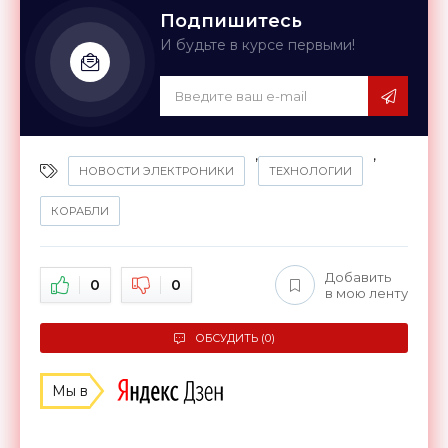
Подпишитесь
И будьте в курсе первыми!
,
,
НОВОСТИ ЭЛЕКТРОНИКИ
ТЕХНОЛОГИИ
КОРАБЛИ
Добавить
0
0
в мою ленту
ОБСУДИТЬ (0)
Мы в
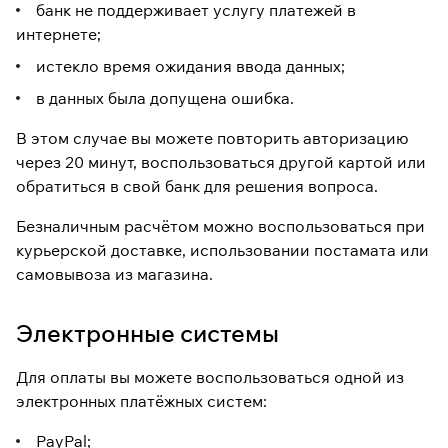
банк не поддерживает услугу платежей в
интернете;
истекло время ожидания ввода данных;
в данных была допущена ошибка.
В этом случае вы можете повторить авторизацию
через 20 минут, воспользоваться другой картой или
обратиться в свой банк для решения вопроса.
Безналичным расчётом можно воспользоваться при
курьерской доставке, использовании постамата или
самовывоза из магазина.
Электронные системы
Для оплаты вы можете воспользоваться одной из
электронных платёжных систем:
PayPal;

--

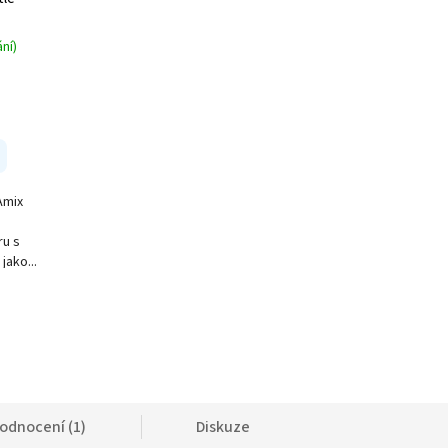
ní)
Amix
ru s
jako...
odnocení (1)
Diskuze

= Aim of the task =
Read the entries above, then pull out the lines that include "можете".

= Final answer =
В этом случае вы можете повторить авторизацию
Для оплаты вы можете воспользоваться одной из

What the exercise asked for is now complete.